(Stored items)
______
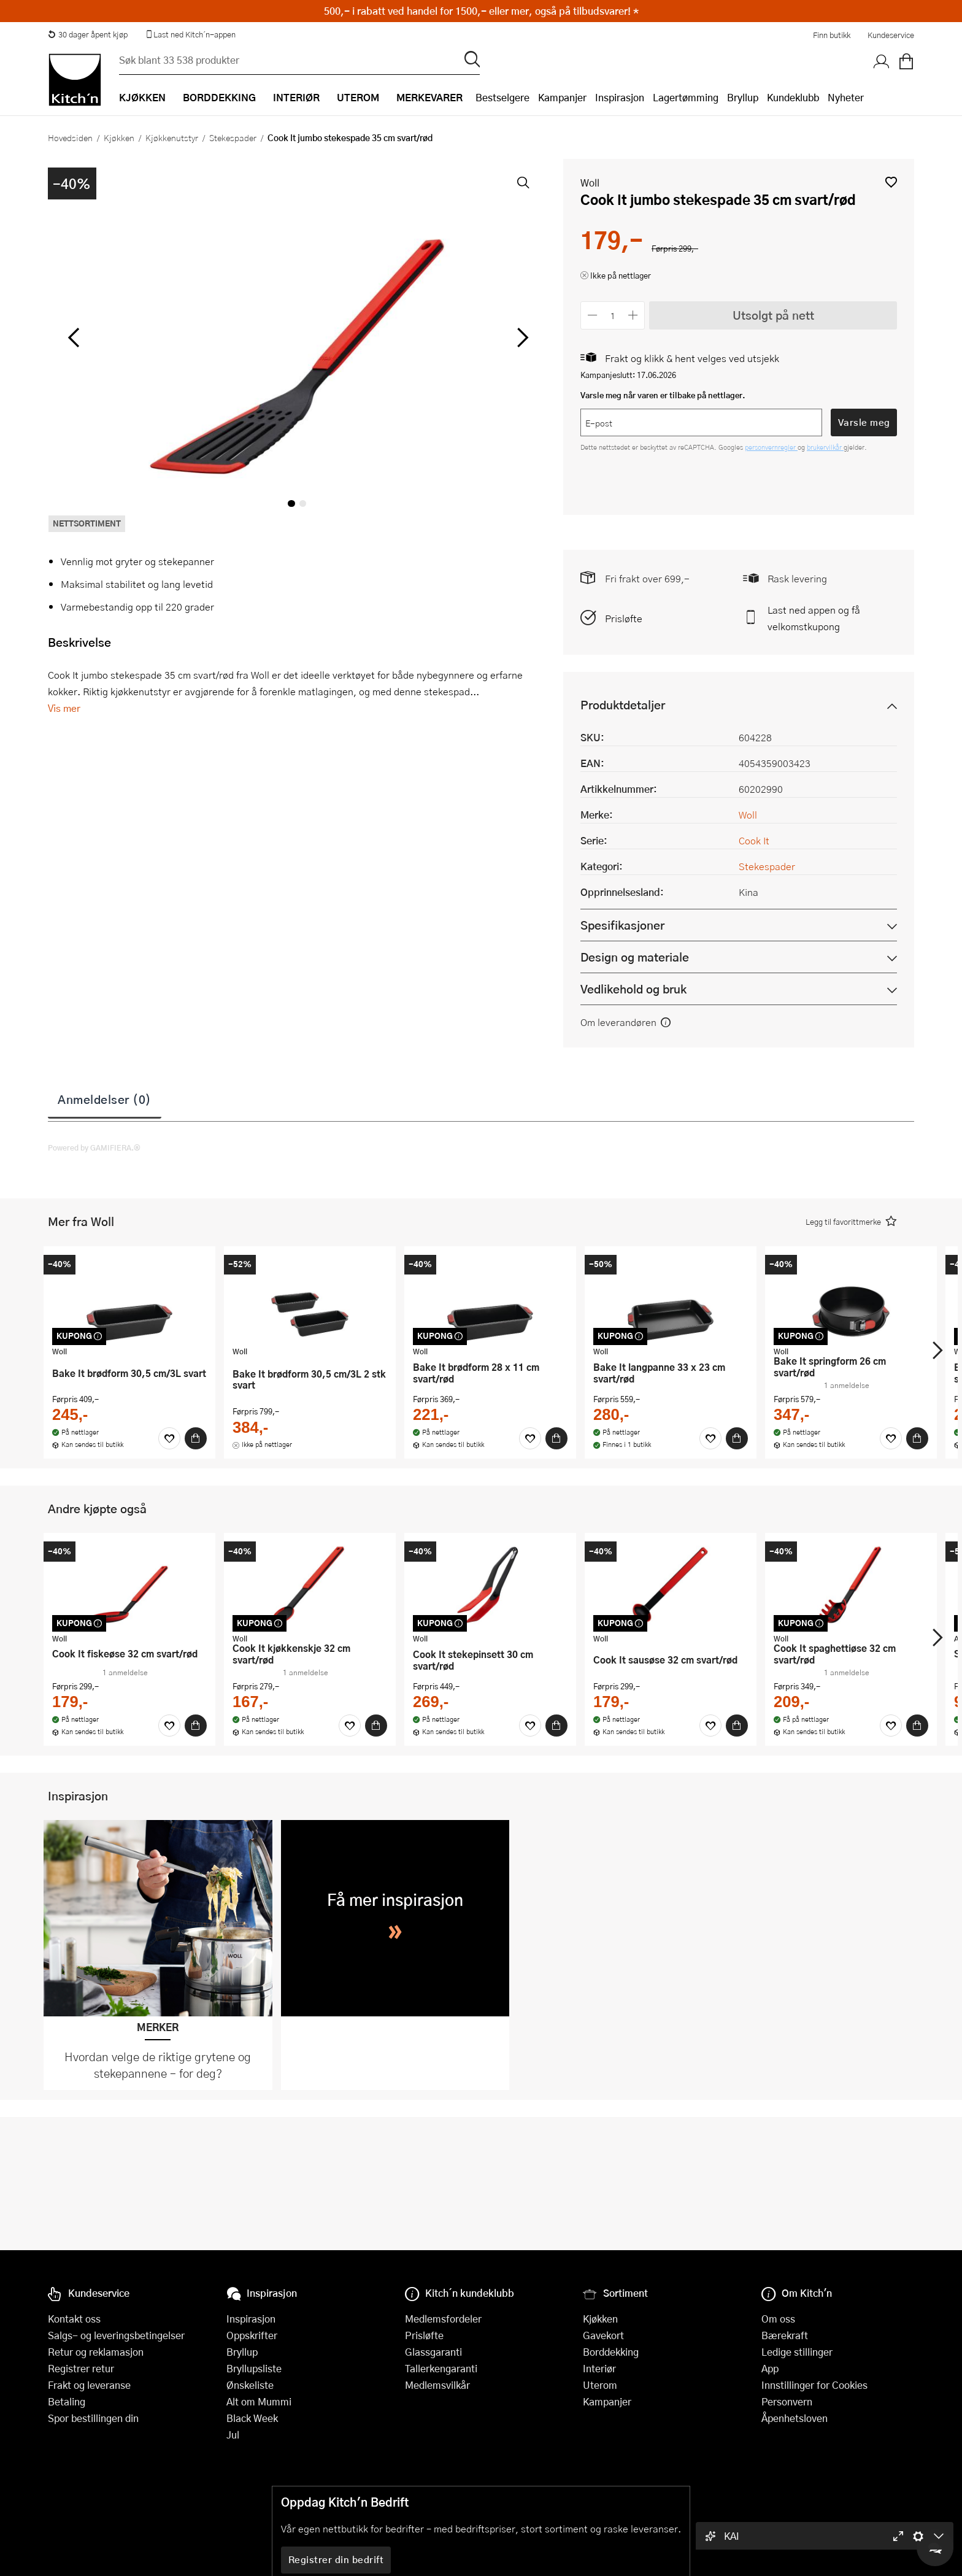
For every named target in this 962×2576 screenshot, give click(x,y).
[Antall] (613, 315)
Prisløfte (623, 618)
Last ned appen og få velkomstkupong (814, 618)
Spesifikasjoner (622, 925)
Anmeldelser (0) (105, 1099)
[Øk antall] (633, 315)
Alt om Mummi (258, 2401)
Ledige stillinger (797, 2352)
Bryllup (742, 97)
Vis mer (64, 708)
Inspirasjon (619, 97)
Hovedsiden (70, 137)
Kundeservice (891, 34)
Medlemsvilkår (437, 2385)
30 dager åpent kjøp (88, 34)
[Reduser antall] (592, 315)
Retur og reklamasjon (96, 2352)
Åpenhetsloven (794, 2418)
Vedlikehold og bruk (633, 989)
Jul (232, 2435)
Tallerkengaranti (441, 2368)
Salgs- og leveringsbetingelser (116, 2335)
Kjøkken (119, 137)
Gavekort (603, 2335)
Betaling (66, 2401)
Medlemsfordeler (443, 2319)
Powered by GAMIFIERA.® (94, 1147)
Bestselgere (502, 97)
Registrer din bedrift (336, 2559)
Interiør (599, 2368)
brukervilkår (825, 447)
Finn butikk (831, 34)
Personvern (786, 2401)
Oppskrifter (251, 2335)
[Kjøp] (196, 1438)
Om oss (778, 2319)
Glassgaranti (433, 2352)
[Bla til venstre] (73, 337)
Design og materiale (634, 957)
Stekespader (232, 137)
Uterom (600, 2385)
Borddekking (611, 2352)
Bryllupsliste (254, 2368)
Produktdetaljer (622, 705)
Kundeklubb (793, 97)
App (770, 2368)
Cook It (754, 840)
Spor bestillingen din (93, 2418)
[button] (891, 182)
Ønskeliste (250, 2385)
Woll (589, 182)
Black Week (252, 2418)
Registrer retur (81, 2368)
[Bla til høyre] (520, 337)
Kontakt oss (74, 2319)
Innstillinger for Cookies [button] (814, 2385)
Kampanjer (562, 97)
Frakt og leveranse (89, 2385)
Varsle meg (864, 422)
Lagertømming (685, 97)
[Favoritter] (169, 1438)
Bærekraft (784, 2335)
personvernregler (771, 447)
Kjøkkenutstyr (171, 137)
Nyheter (846, 97)
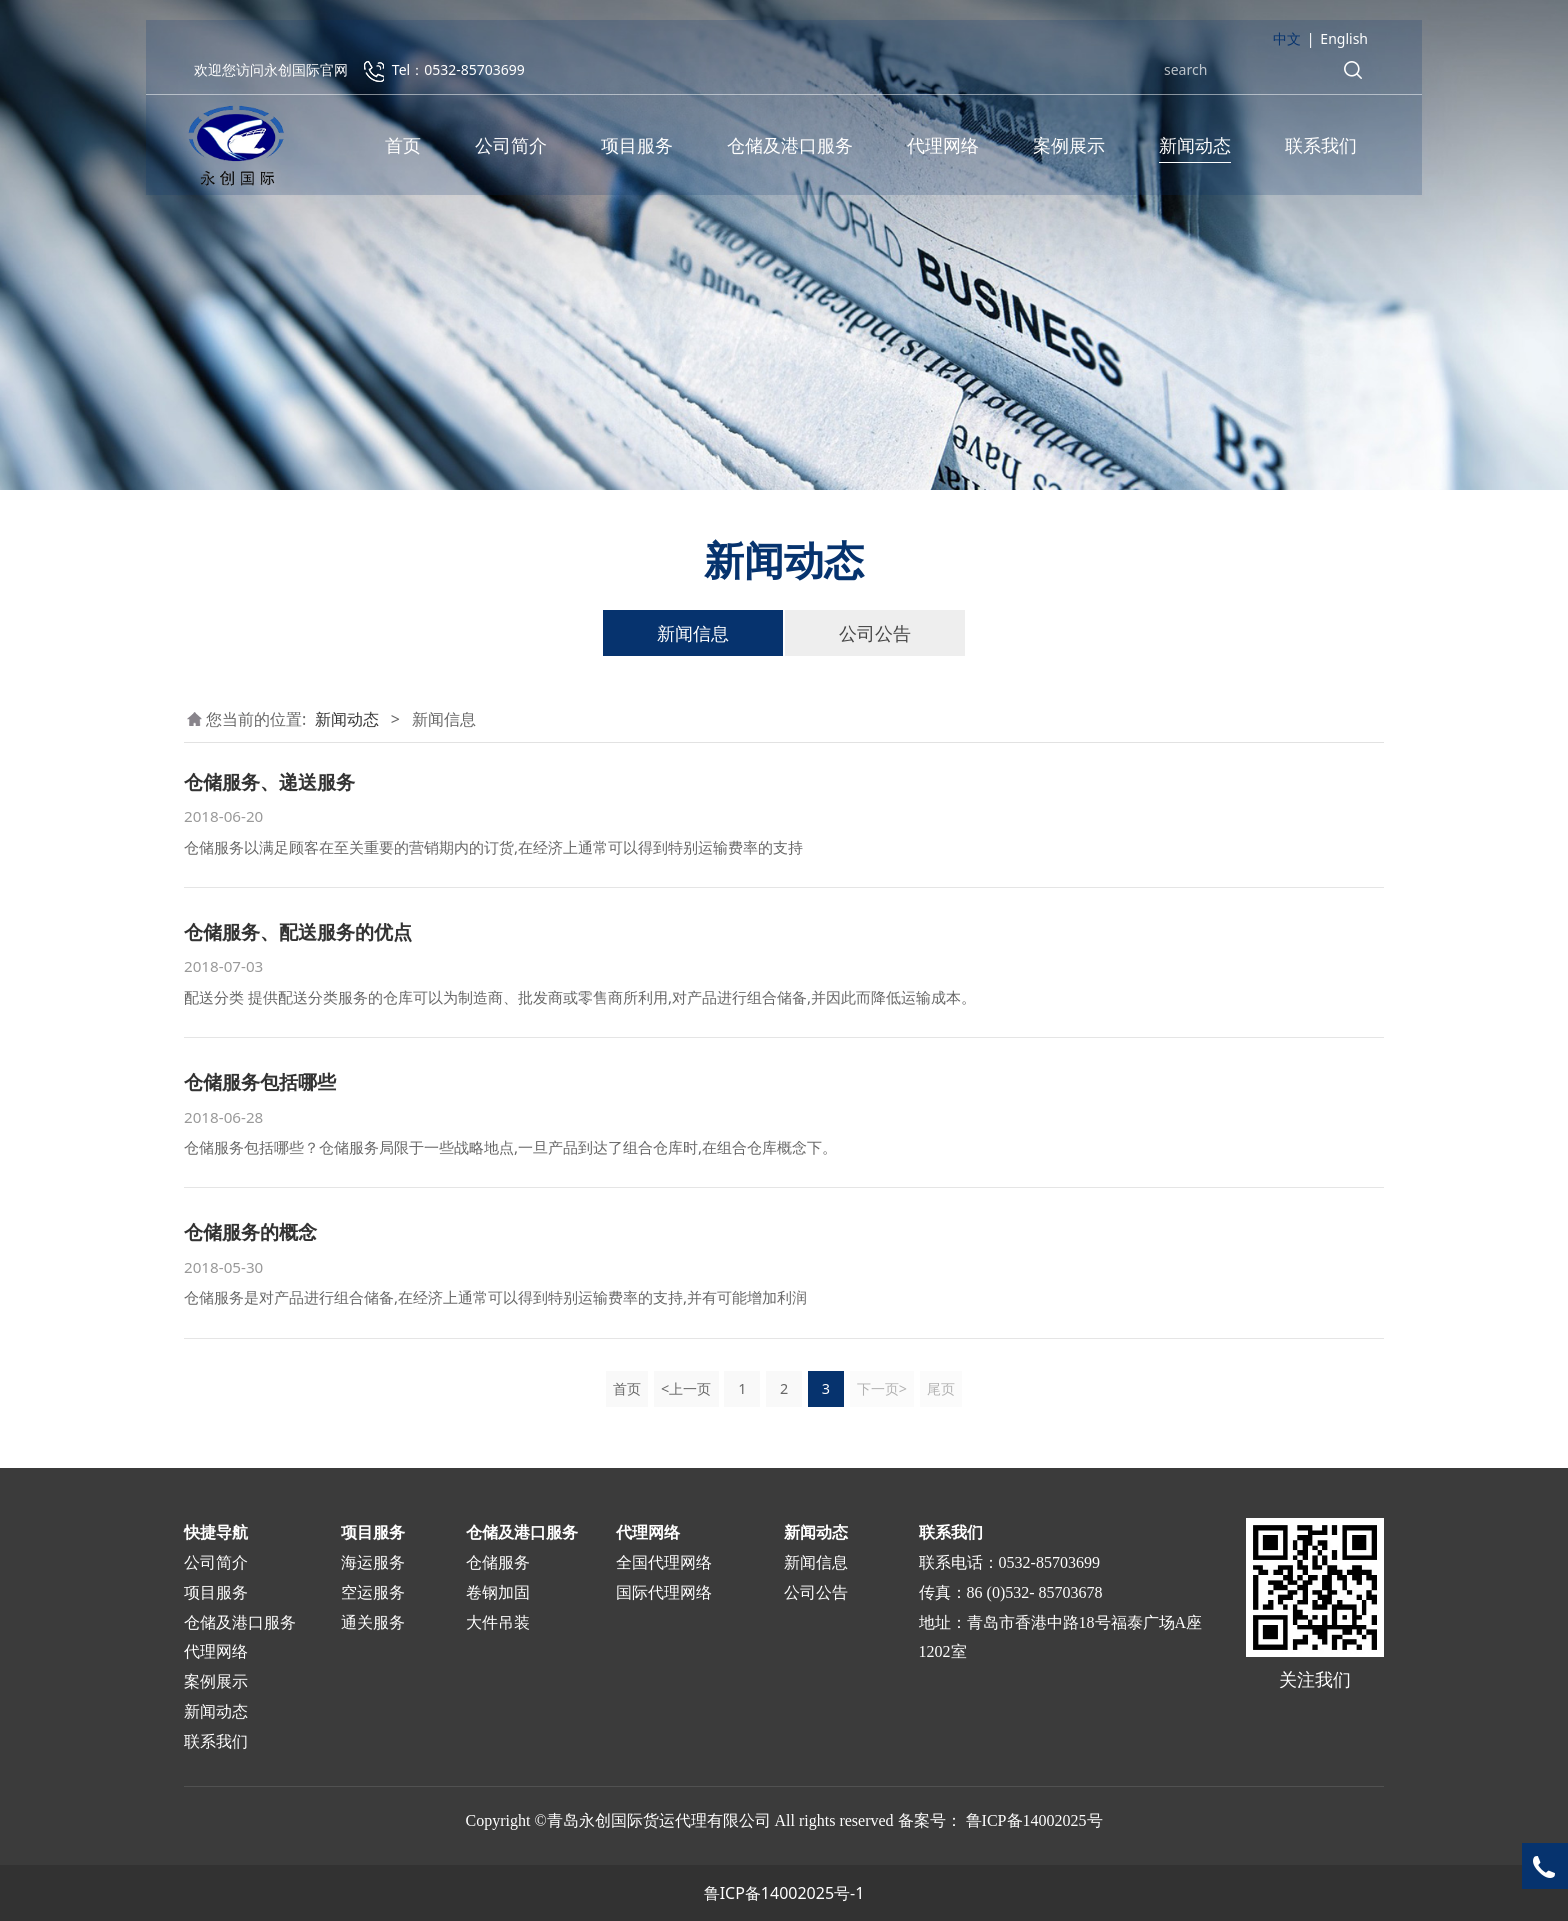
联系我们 (1321, 150)
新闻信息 (693, 633)
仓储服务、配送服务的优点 (298, 931)
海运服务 (373, 1562)
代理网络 (943, 150)
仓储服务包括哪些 (260, 1081)
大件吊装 (498, 1622)
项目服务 (637, 150)
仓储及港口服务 (790, 150)
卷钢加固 (498, 1592)
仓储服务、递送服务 (269, 781)
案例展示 (1069, 150)
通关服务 (373, 1622)
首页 (403, 150)
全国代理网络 (664, 1562)
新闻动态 (1195, 150)
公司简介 (511, 150)
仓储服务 (498, 1562)
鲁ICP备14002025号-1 (784, 1893)
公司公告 (875, 633)
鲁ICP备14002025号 (1034, 1820)
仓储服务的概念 (250, 1231)
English (1344, 43)
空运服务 (373, 1592)
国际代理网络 (664, 1592)
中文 (1287, 43)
______
• [About this task]:
Excluding the pictures, transcribe each entry above word for word.

• [Solution to the exercise]:
For every named target in this 962×2576 screenshot, give click(x,y).
[Antall] (613, 315)
Prisløfte (623, 618)
Last ned appen og få velkomstkupong (814, 618)
Spesifikasjoner (622, 925)
Anmeldelser (0) (105, 1099)
[Øk antall] (633, 315)
Alt om Mummi (258, 2401)
Ledige stillinger (797, 2352)
Bryllup (742, 97)
Vis mer (64, 708)
Inspirasjon (619, 97)
Hovedsiden (70, 137)
Kundeservice (891, 34)
Medlemsvilkår (437, 2385)
30 dager åpent kjøp (88, 34)
[Reduser antall] (592, 315)
Retur og reklamasjon (96, 2352)
Åpenhetsloven (794, 2418)
Vedlikehold og bruk (633, 989)
Jul (232, 2435)
Tallerkengaranti (441, 2368)
Salgs- og leveringsbetingelser (116, 2335)
Kjøkken (119, 137)
Gavekort (603, 2335)
Betaling (66, 2401)
Medlemsfordeler (443, 2319)
Powered by GAMIFIERA.® (94, 1147)
Bestselgere (502, 97)
Registrer din bedrift (336, 2559)
Interiør (599, 2368)
brukervilkår (825, 447)
Finn butikk (831, 34)
Personvern (786, 2401)
Oppskrifter (251, 2335)
[Kjøp] (196, 1438)
Om oss (778, 2319)
Glassgaranti (433, 2352)
[Bla til venstre] (73, 337)
Design og materiale (634, 957)
Stekespader (232, 137)
Uterom (600, 2385)
Borddekking (611, 2352)
Bryllupsliste (254, 2368)
Produktdetaljer (622, 705)
Kundeklubb (793, 97)
App (770, 2368)
Cook It (754, 840)
Spor bestillingen din (93, 2418)
[button] (891, 182)
Ønskeliste (250, 2385)
Woll (589, 182)
Black Week (252, 2418)
Registrer retur (81, 2368)
[Bla til høyre] (520, 337)
Kontakt oss (74, 2319)
Innstillinger for Cookies [button] (814, 2385)
Kampanjer (562, 97)
Frakt og leveranse (89, 2385)
Varsle meg (864, 422)
Lagertømming (685, 97)
[Favoritter] (169, 1438)
Bærekraft (784, 2335)
personvernregler (771, 447)
Kjøkkenutstyr (171, 137)
Nyheter (846, 97)
联系我们 (1321, 150)
新闻信息 (693, 633)
仓储服务、配送服务的优点 (298, 931)
海运服务 (373, 1562)
代理网络 (943, 150)
仓储服务包括哪些 (260, 1081)
大件吊装 (498, 1622)
项目服务 (637, 150)
仓储及港口服务 (790, 150)
卷钢加固 (498, 1592)
仓储服务、递送服务 (269, 781)
案例展示 (1069, 150)
通关服务 (373, 1622)
首页 (403, 150)
全国代理网络 (664, 1562)
新闻动态 (1195, 150)
公司简介 (511, 150)
仓储服务 (498, 1562)
鲁ICP备14002025号-1 (784, 1893)
公司公告 (875, 633)
鲁ICP备14002025号 (1034, 1820)
仓储服务的概念 (250, 1231)
English (1344, 43)
空运服务 (373, 1592)
国际代理网络 (664, 1592)
中文 (1287, 43)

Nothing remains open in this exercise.